Ağ Toplumu ve Yaygın İşletme
Ağ toplumunda (ağ ekonomisinde) bir işletmenin yarattığı değerin önemli bir kısmı bir ağın parçası olmaktan kaynaklanır. Ağ ilişkileri, geçmiş ekonomilerin tedarikçi veya rakip ayrımını ortadan kaldırır. Ağda işletme kendi hedefleri doğrultusunda çok farklı roller oynayarak ağın daha değerli olmasını sağlar. Bu yeni ekonomide (ağ kapsamında) rekabet oldukça eskimiş bir kavram olarak kalmıştır. Ağ ilişkileri içinde işbirliği, rekabeti ikame etmiş gibidir. Ağ ekonomisi yaratılan değerin rekabet yoluyla değil, işbirliği ile artırılmasını hedefler. Ağ aracılığı ile ek katma değeri elde edebilmek, büyük ölçüde karşılıklı güvene, işbirliğine, ortak çalışmaya, kısaca sosyal sermaye düzeyinin gelişkinliğine bağlıdır. (Sosyal sermaye; kişiler, gruplar veya kuruluşlar arasında güven, karşılıklı iyi davranış ve işbirliği nedeniyle yaratılan kolektif veya ekonomik yararlar toplamını ifade eder.)
İşletme, ihtiyacı olan hizmet veya ara malların önemli bir bölümünü kendisi üretmek yerine ağ ekonomisinin sağladığı (düşük maliyet, temin hızı, kalite vb. gibi) yararlar nedeniyle içinde yer aldığı ağdan tedarik etmeyi tercih eder. Böyle işletme, ağın kendisine kattıkları ile birlikte gerçek fiziksel ve maddi imkânlarından daha büyük bir ölçek görünümü verir. Ağın sağlığı imkânlar ile kendi ölçeğini büyüten işletmeye ‘yaygın işletme’ adını veriyoruz.
İletişim ve İlişki
Yukarıda özetlediğim çerçeve günümüzde başarılı olmaya çabalayan işletmeler için bir ipucu veriyor. İletişim ve ilişki, yeni çağın işletme bağlamının büyülü sözcüklerinden ikisidir. Müşterilerle, tedarikçilerle ve rakiplerle daha etkili ve verimli iletişim ve ilişki modelleri geliştirebilen işletmeler daha kalıcı, sürdürülebilir ve katma değerli olmaya adaydır. Ağ yapılarının ek değer yaratılmasına ciddi katkı yaptığı bu dönemde ağlarda aktif biçimde yer alan ve ağların misyonunu doğru özümseyen işletmeler kazananlar arasında olacaktır.

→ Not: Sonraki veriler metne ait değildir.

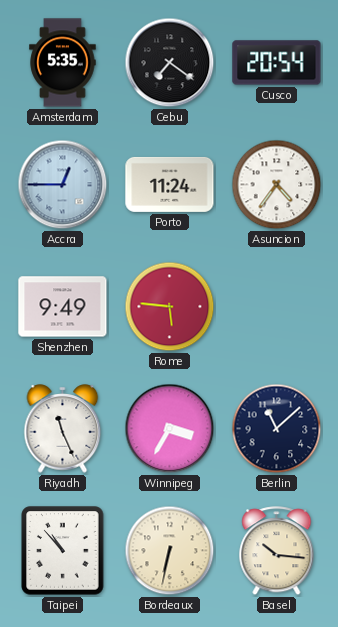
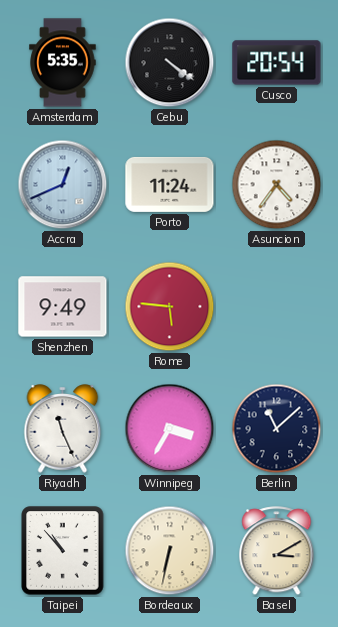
Cebu: 7:21 -> 4:21
Accra: 12:45 -> 12:41
Basel: 10:16 -> 3:10
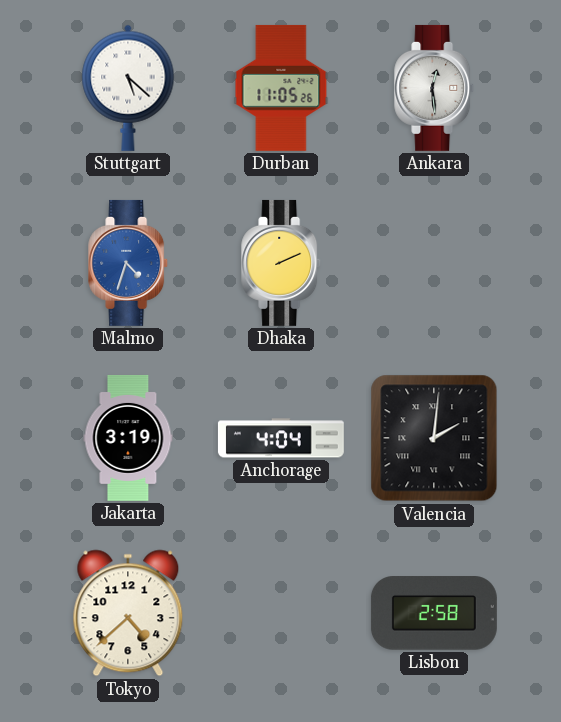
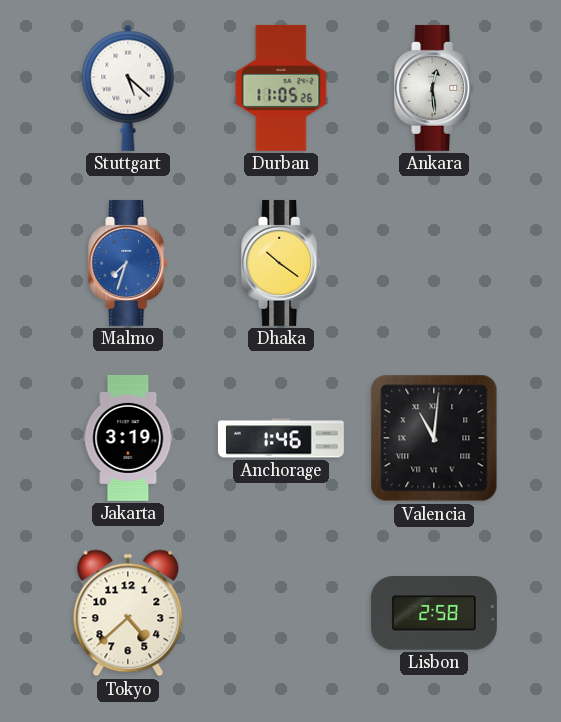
Malmo: 4:33 -> 7:33
Dhaka: 2:11 -> 10:21
Anchorage: 4:04 -> 1:46
Valencia: 2:01 -> 11:01
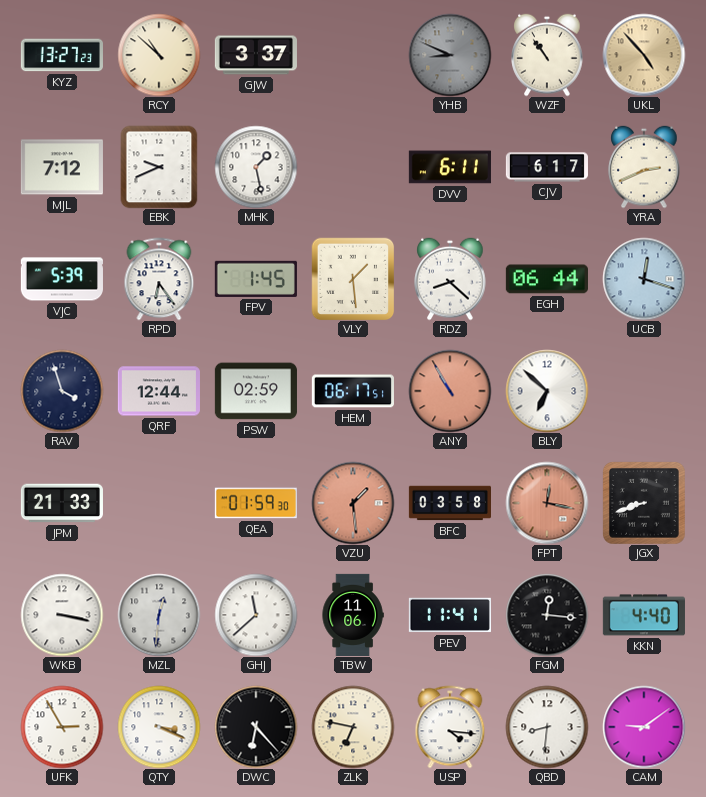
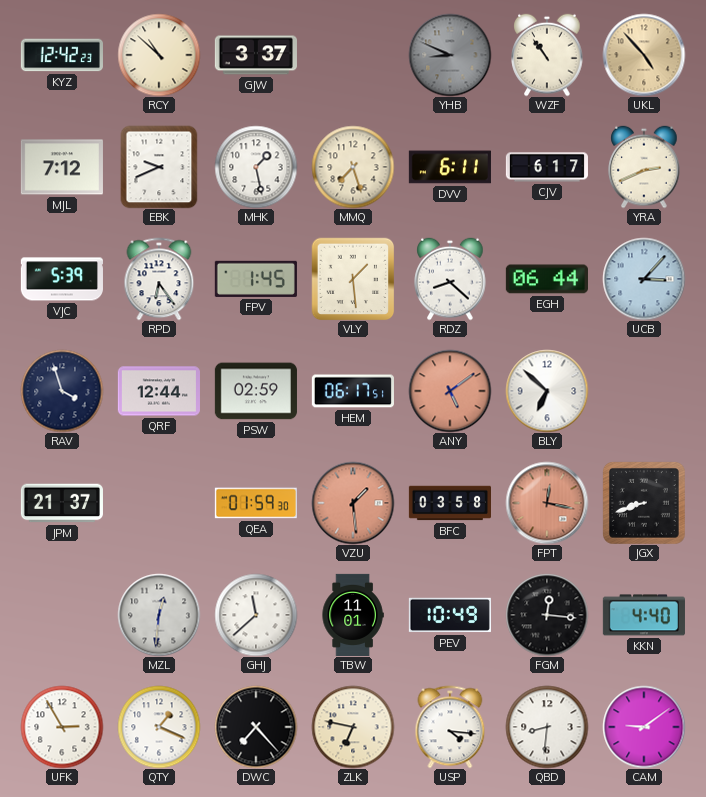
KYZ: 13:27 -> 12:42
MMQ: none -> 7:27
UCB: 12:18 -> 3:07
ANY: 10:55 -> 5:09
JPM: 21:33 -> 21:37
WKB: 3:17 -> none
TBW: 11:06 -> 11:01
PEV: 11:41 -> 10:49
QTY: 3:19 -> 1:19
DWC: 6:23 -> 7:23
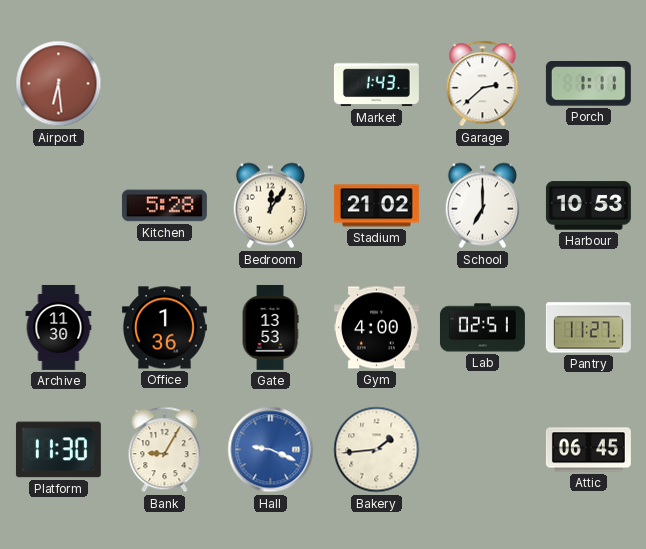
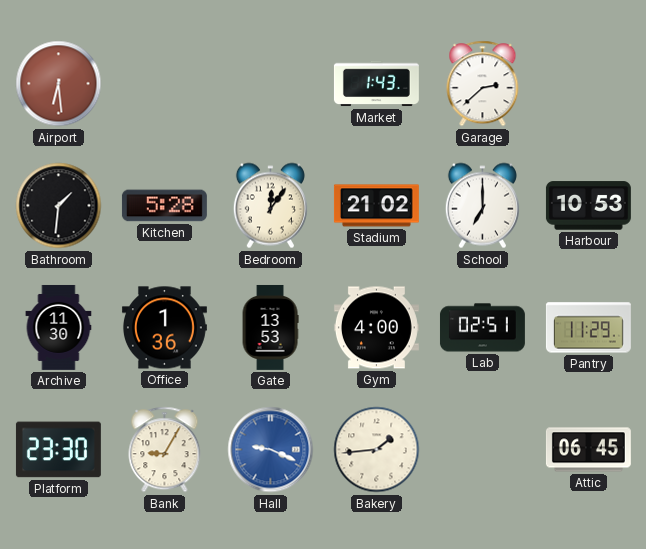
Porch: 1:11 -> none
Bathroom: none -> 1:31
Pantry: 11:27 -> 11:29
Platform: 11:30 -> 23:30
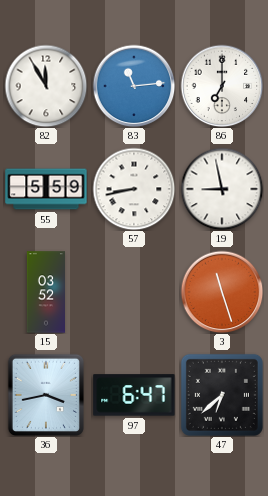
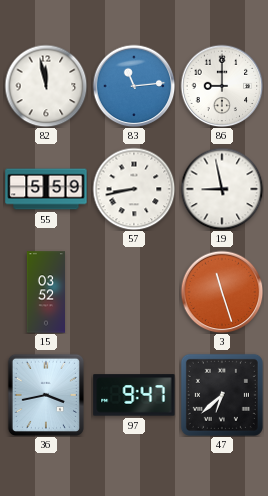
82: 11:55 -> 11:58
86: 7:00 -> 9:00
97: 6:47 -> 9:47
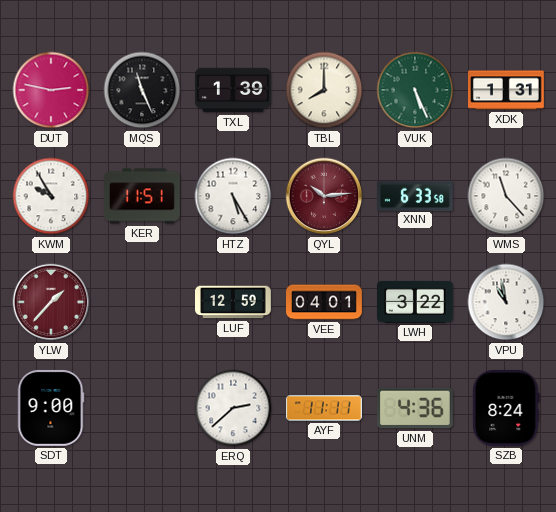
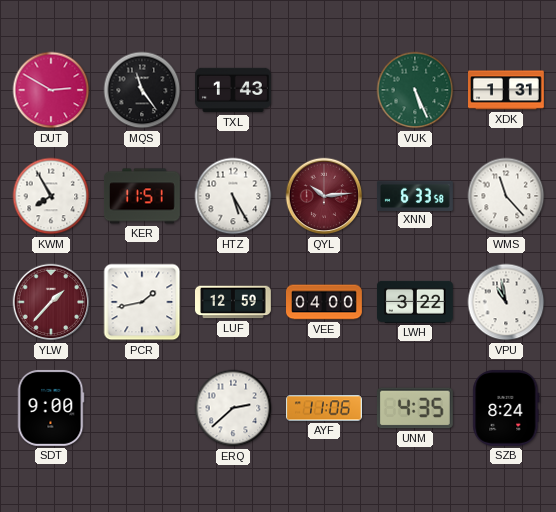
DUT: 2:47 -> 2:50
MQS: 11:26 -> 11:24
TXL: 1:39 -> 1:43
TBL: 8:00 -> none
KWM: 9:55 -> 7:55
PCR: none -> 1:43
VEE: 04:01 -> 04:00
AYF: 11:11 -> 11:06
UNM: 4:36 -> 4:35
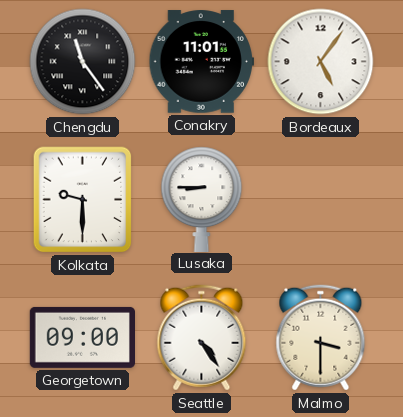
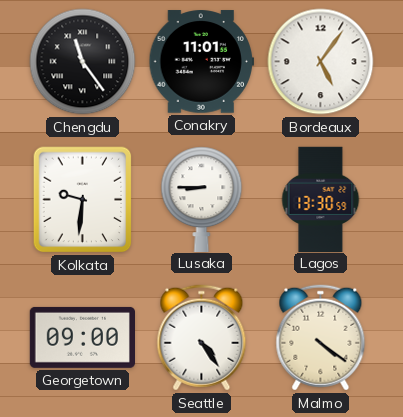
Kolkata: 9:30 -> 9:31
Lagos: none -> 13:30
Malmo: 3:30 -> 4:21
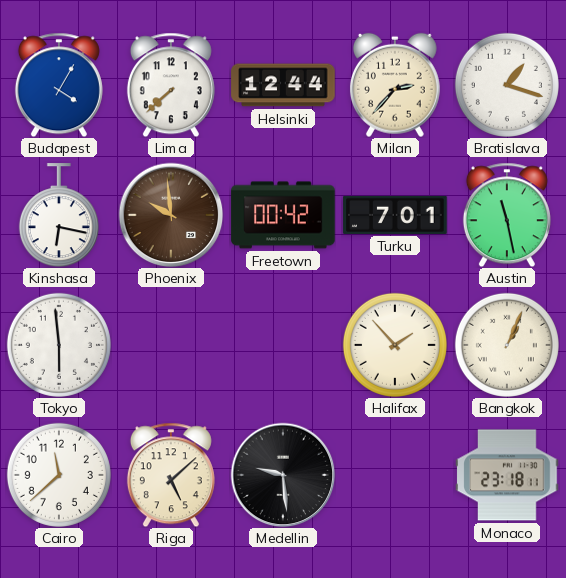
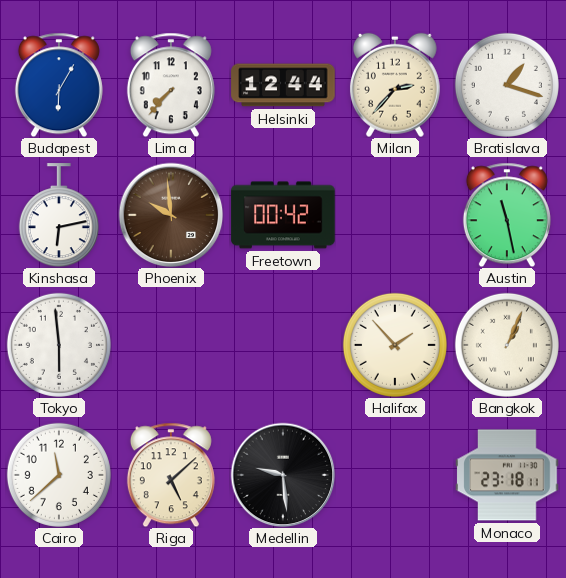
Budapest: 4:05 -> 6:05
Lima: 7:38 -> 7:37
Kinshasa: 6:17 -> 6:13
Turku: 7:01 -> none
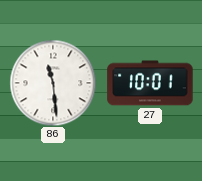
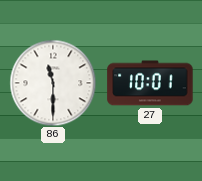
86: 11:29 -> 11:30
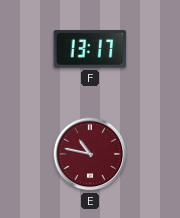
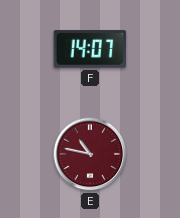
F: 13:17 -> 14:07
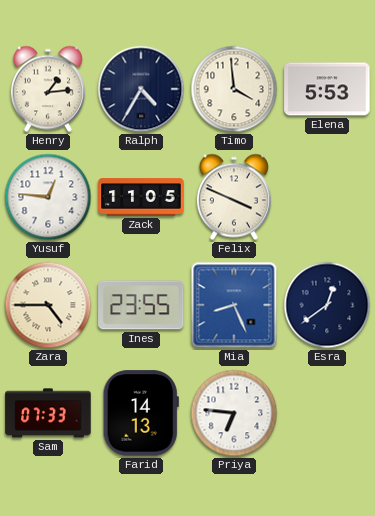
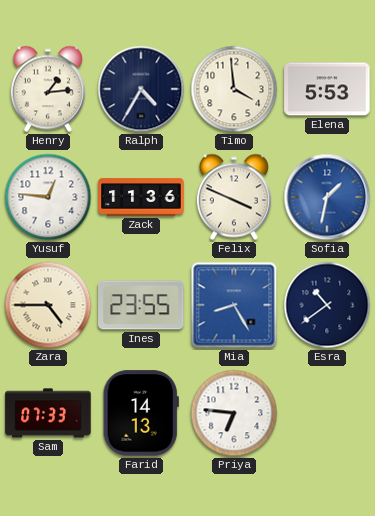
Zack: 11:05 -> 11:36
Sofia: none -> 1:32
Mia: 8:26 -> 8:25
Esra: 12:39 -> 10:39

Bir konunun altını çizmem gerekir. Kolay üretmenin amacı daha fazla satabilmektir. Ama bir işletme için her zaman için daha fazla satmak daha başarılı olmak anlamına gelmeyebilir. Pazar ve müşteri yönelimlerini doğru izleyememek, talepteki değişimi iyi takip edememek, siparişlerin zamanında ve kaliteden taviz vermeden teslim edilememesi, istenen (dolayısıyla satılan) miktarın sağlanamaması vb. olumsuz durumlar daha çok satış çabası gölgesinde firmaya ilişkin algıyı olumsuz etkileyebilir. Böyle bir durumda Enformasyon Çağı’nın iletişim ve ilişki özellikleri işletmenin kötüleşen görünümünü hızla yaymakta hiç çekingen davranmayacaktır.